Initial investigation revealed that nine climbers had died of hypothermia. But the results of the post mortem continued to give rise to many theories while stimulating an important question: what made the climbers get out of the tent to the point of dying?
Three climbers suffered serious injuries. The skull of Thibeaux-Brignolles is cracked. Dubinina and Zolotaryov suffered chest fractures. The most terrible part: Dubinina lost the tongue, eyes, some lips, some facial tissue, and a little skull. Some of the skin on his hands also blistered.
There was speculation that stated the perpetrators of the Mansi people who lived around the slopes of the Ural Mountains. This theory is refuted because the average climber died of hypothermia with no signs of being attacked. Footprints on location also only refer to climbers, nothing more.
The avalanche theory offers an explanation that the avalanche makes panic climbers then exit the tent by tearing from the inside. They are in a condition to sleep so that some are not dressed properly.
National Geographic Wild, Vice, to Keith McCloskey in his book Mountain of the Dead: The Dyatlov Pass Incident (2013) put forward a theory that became the suspicion of several parties: Soviet military involvement.
The climbers were suspected of camping in the Soviet air bomb training ground. They woke up after a bomb exploded, panicked, exited the tent in makeshift clothing, headed for the trees, and were unable to return to the tent. In fact, the aerial bombing program was indeed being carried out by the Soviet military at that location while the climb was taking place.
The bomb that went off exploded in the air, so no evidence was found on the surface of the snow/ground around the tent. The effect of the bomb was also stated to be able to make humans suffer injuries like those experienced by climbers. About the loss of Dubinina’s body parts? Proponents of this theory return to wild animals.
Additional theories regarding the Soviet military are based on radiological weapons testing programs at the same time and location. Although the evidence is not strong enough, this theory is enough to explain the discovery of radioactive elements in several parts of the body of some climbers.
These theories are still based on rational evidence, in contrast to some parties who associate the factors causing the incident with pseudo-scientific matters.
The Discovery Channel show Russian Yeti: The Killer Lives (2014), for example, states that the Yeti attack caused the incident. Yeti are giant ape-like creatures with white fur and bright red eyes that are believed to inhabit Siberia, the Himalayas, and mountain regions in East Asia.
They argue the climbers’ wounds can only be caused by creatures with physical and strength greater than normal humans. The creator of the program certainly does not provide solid evidence, but an analysis of the origin of the pseudo-scientific scoop (cherry-picking).
Sixty years ago, who knows what prompted the Russian government to reopen the investigation of the case.
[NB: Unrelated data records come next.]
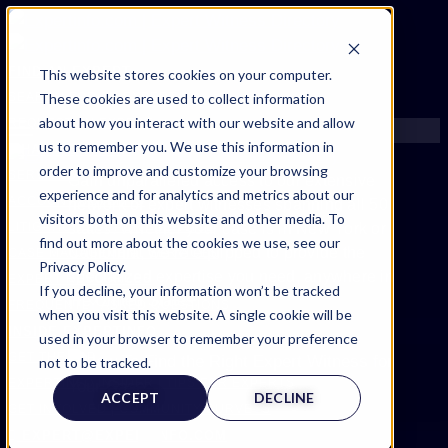
FIND AN EXPERT
This website stores cookies on your computer.
These cookies are used to collect information
SEARCH FOR AN EXPERT
about how you interact with our website and allow
REQUEST AN EXPERT
us to remember you. We use this information in
WHAT WE OFFER
order to improve and customize your browsing
SERVICES
Gain unparalleled access to our extensive
experience and for analytics and metrics about our
ACCOUNT BENEFITS
network of expert witnesses spanning all 50
visitors both on this website and other media. To
LITIGATION SUPPORT SERVICE
states. Whether your case is in New York or
find out more about the cookies we use, see our
California, we’re equipped to provide the
CASE MANAGEMENT SERVICES
Privacy Policy.
specialized expertise you need, anywhere in
EXPERT RESOURCES
If you decline, your information won’t be tracked
the United States.
FREQUENTLY ASKED QUESTIONS
when you visit this website. A single cookie will be
INSIDE EXPERTINFO
used in your browser to remember your preference
GET THE APP
not to be tracked.
EXPERTINFO INSIDER | TIPS FOR EXPERTS
ACCEPT
DECLINE
GET INVOLVED | COMMUNITY SURVEYS
EXPERT@EXPERTINFO.COM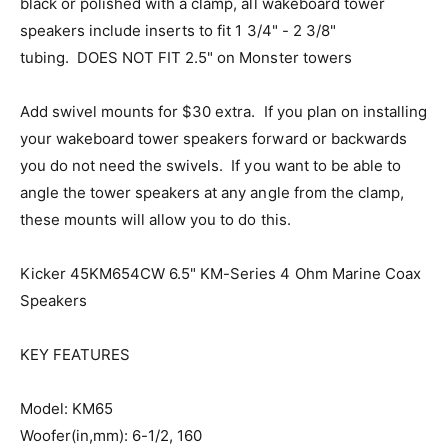
black or polished with a clamp, all wakeboard tower
speakers include inserts to fit 1 3/4" - 2 3/8"
tubing. DOES NOT FIT 2.5" on Monster towers
Add swivel mounts for $30 extra. If you plan on installing
your wakeboard tower speakers forward or backwards
you do not need the swivels. If you want to be able to
angle the tower speakers at any angle from the clamp,
these mounts will allow you to do this.
Kicker 45KM654CW 6.5" KM-Series 4 Ohm Marine Coax
Speakers
KEY FEATURES
Model: KM65
Woofer(in,mm): 6-1/2, 160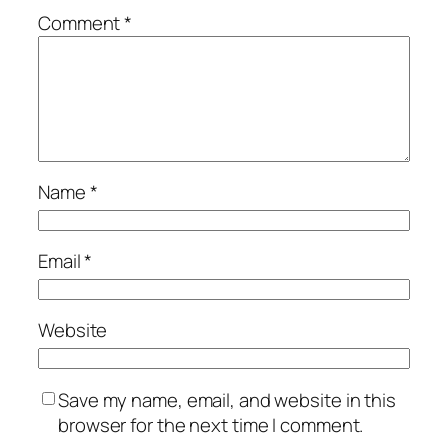
Comment
*
Name
*
Email
*
Website
Save my name, email, and website in this
browser for the next time I comment.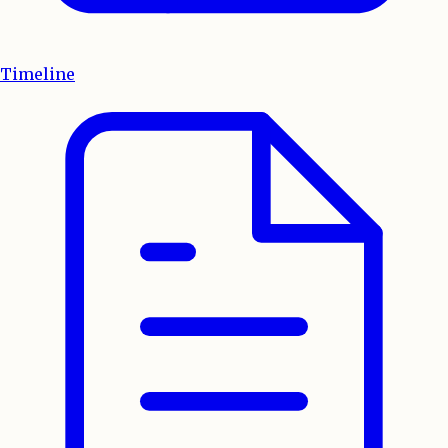
Timeline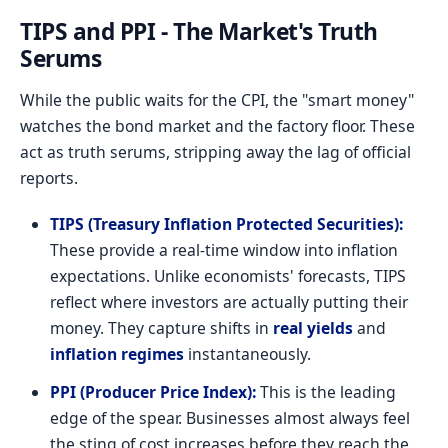
TIPS and PPI - The Market's Truth
Serums
While the public waits for the CPI, the "smart money"
watches the bond market and the factory floor. These
act as truth serums, stripping away the lag of official
reports.
TIPS (Treasury Inflation Protected Securities):
These provide a real-time window into inflation
expectations. Unlike economists' forecasts, TIPS
reflect where investors are actually putting their
money. They capture shifts in
real yields
and
inflation regimes
instantaneously.
PPI (Producer Price Index):
This is the leading
edge of the spear. Businesses almost always feel
the sting of cost increases before they reach the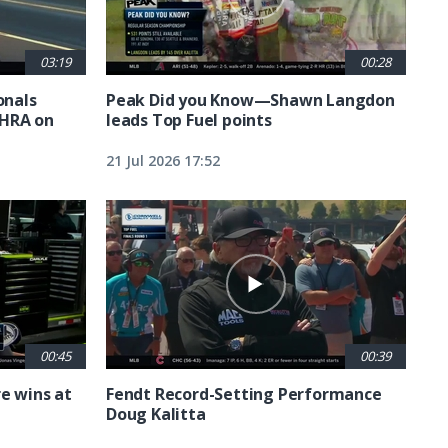
03:19
00:28
nals
Peak Did you Know—Shawn Langdon
NHRA on
leads Top Fuel points
21 Jul 2026 17:52
00:45
00:39
e wins at
Fendt Record-Setting Performance
Doug Kalitta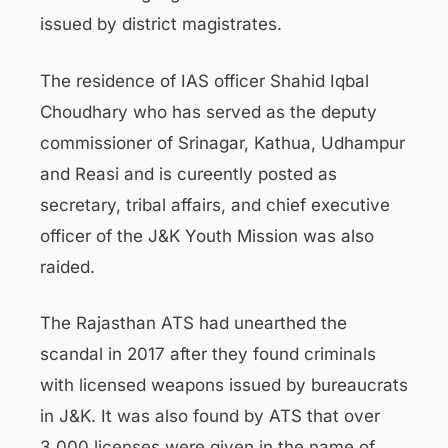
issued by district magistrates.
The residence of IAS officer Shahid Iqbal
Choudhary who has served as the deputy
commissioner of Srinagar, Kathua, Udhampur
and Reasi and is cureently posted as
secretary, tribal affairs, and chief executive
officer of the J&K Youth Mission was also
raided.
The Rajasthan ATS had unearthed the
scandal in 2017 after they found criminals
with licensed weapons issued by bureaucrats
in J&K. It was also found by ATS that over
3,000 licenses were given in the name of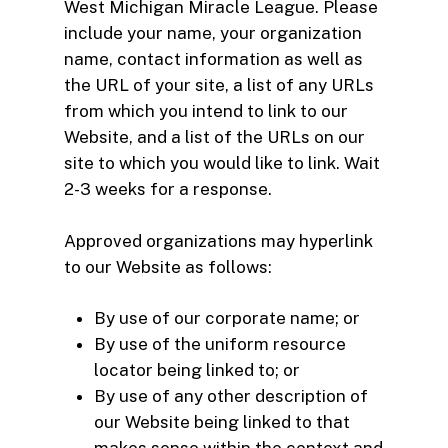
West Michigan Miracle League. Please
include your name, your organization
name, contact information as well as
the URL of your site, a list of any URLs
from which you intend to link to our
Website, and a list of the URLs on our
site to which you would like to link. Wait
2-3 weeks for a response.
Approved organizations may hyperlink
to our Website as follows:
By use of our corporate name; or
By use of the uniform resource
locator being linked to; or
By use of any other description of
our Website being linked to that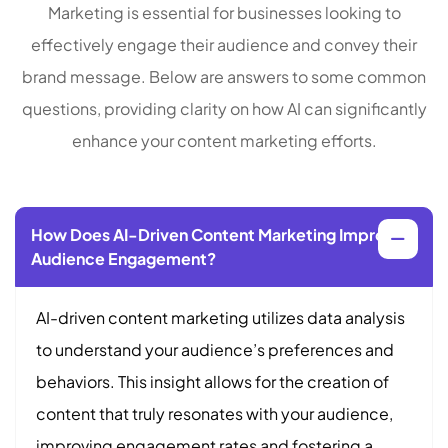
Marketing is essential for businesses looking to
effectively engage their audience and convey their
brand message. Below are answers to some common
questions, providing clarity on how AI can significantly
enhance your content marketing efforts.
How Does AI-Driven Content Marketing Improve
Audience Engagement?
AI-driven content marketing utilizes data analysis
to understand your audience’s preferences and
behaviors. This insight allows for the creation of
content that truly resonates with your audience,
improving engagement rates and fostering a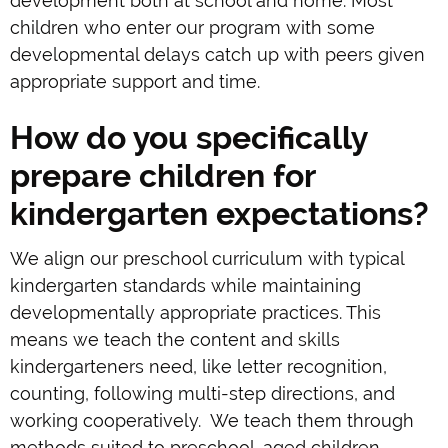
development both at school and home. Most
children who enter our program with some
developmental delays catch up with peers given
appropriate support and time.
How do you specifically
prepare children for
kindergarten expectations?
We align our preschool curriculum with typical
kindergarten standards while maintaining
developmentally appropriate practices. This
means we teach the content and skills
kindergarteners need, like letter recognition,
counting, following multi-step directions, and
working cooperatively. We teach them through
methods suited to preschool-aged children.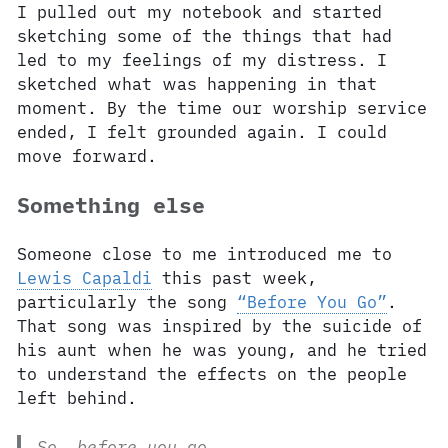
I pulled out my notebook and started
sketching some of the things that had
led to my feelings of my distress. I
sketched what was happening in that
moment. By the time our worship service
ended, I felt grounded again. I could
move forward.
Something else
Someone close to me introduced me to
Lewis Capaldi
this past week,
particularly the song
“Before You Go”
.
That song was inspired by the suicide of
his aunt when he was young, and he tried
to understand the effects on the people
left behind.
So, before you go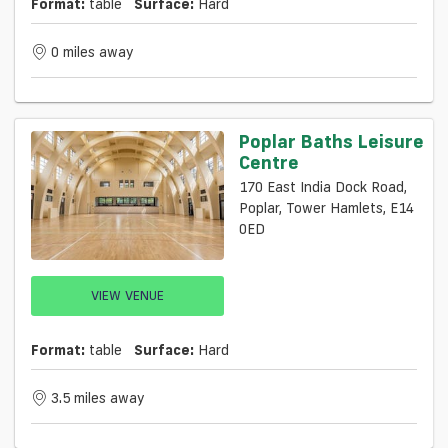
Format:
table
Surface:
Hard
0 miles away
Poplar Baths Leisure
Centre
170 East India Dock Road,
Poplar, Tower Hamlets, E14
0ED
VIEW VENUE
Format:
table
Surface:
Hard
3.5 miles away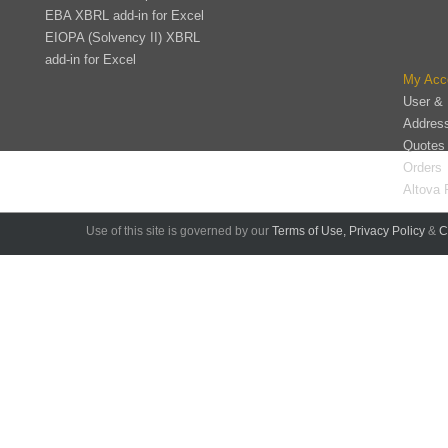
EBA XBRL add-in for Excel
EIOPA (Solvency II) XBRL
add-in for Excel
My Acc
User & 
Addres
Quotes
Orders
Altova 
Use of this site is governed by our
Terms of Use,
Privacy Policy
&
C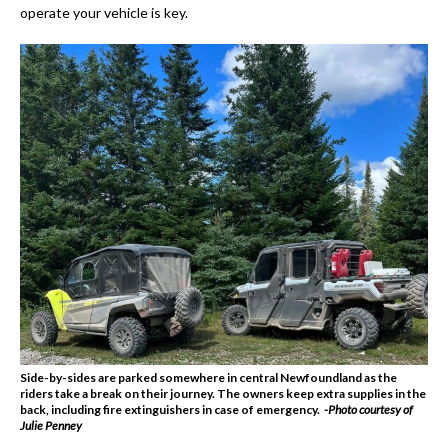
operate your vehicle is key.
Side-by-sides are parked somewhere in central Newfoundland as the
riders take a break on their journey. The owners keep extra supplies in the
back, including fire extinguishers in case of emergency.
-Photo courtesy of
Julie Penney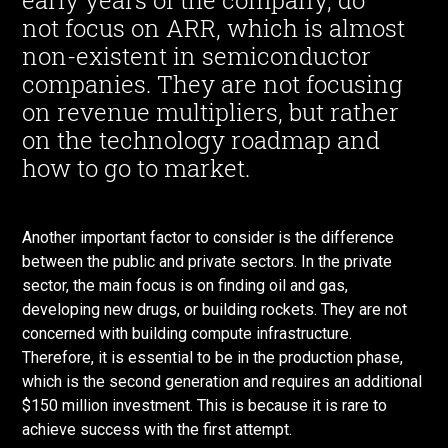
early years of the company, do
not focus on ARR, which is almost
non-existent in semiconductor
companies. They are not focusing
on revenue multipliers, but rather
on the technology roadmap and
how to go to market.
Another important factor to consider is the difference
between the public and private sectors. In the private
sector, the main focus is on finding oil and gas,
developing new drugs, or building rockets. They are not
concerned with building compute infrastructure.
Therefore, it is essential to be in the production phase,
which is the second generation and requires an additional
$150 million investment. This is because it is rare to
achieve success with the first attempt.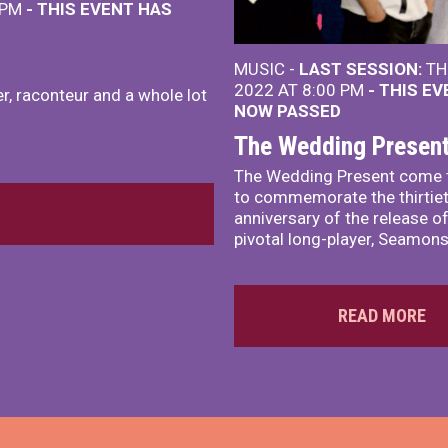
 PM
- THIS EVENT HAS
MUSIC -
LAST SESSION:
TH
2022 AT 8:00 PM
- THIS E
r, raconteur and a whole lot
NOW PASSED
The Wedding Presen
The Wedding Present come 
to commemorate the thirtie
anniversary of the release of
pivotal long-player, Seamons
READ MORE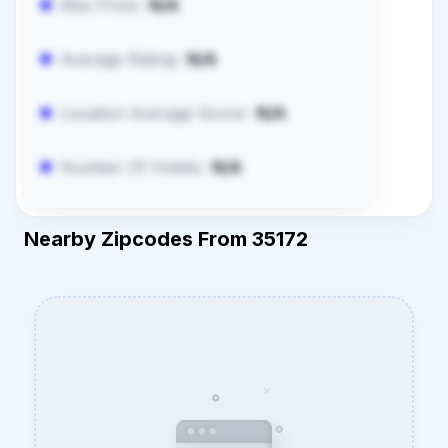
Max Price:
N/A
Average Rating:
N/A
Location Average Score:
N/A
Number Of Hotels:
N/A
Nearby Zipcodes From 35172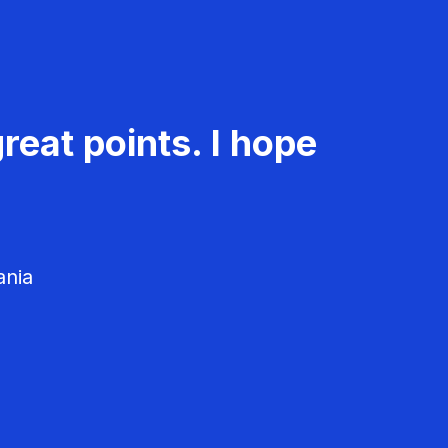
reat points. I hope
ania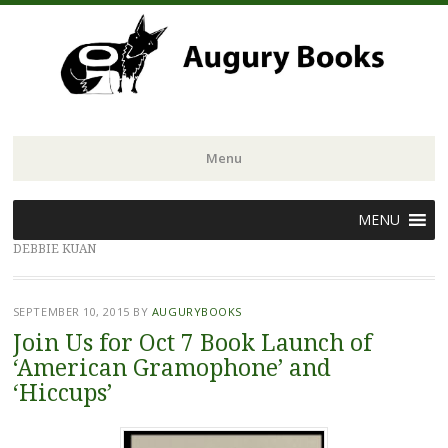
Menu
Skip
MENU
to
DEBBIE KUAN
content
SEPTEMBER 10, 2015
BY
AUGURYBOOKS
Join Us for Oct 7 Book Launch of
‘American Gramophone’ and
‘Hiccups’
Kurennoi, representing the investigation team, stated that the victims’ families, the media, and the public still demanded clarity of the case and asked the government not to hide the truth.
The investigation team will begin the investigation process through a 400-page volume containing original investigation material. But the investigation team will also utilize modern technology that was not created six decades ago.
Next month the investigation team will fly to the scene with a number of experts and rescue workers. The experts will conduct nine different types of examinations. One of them is a forensic examination, which, according to Kurennoi, will help solve “missing pieces.”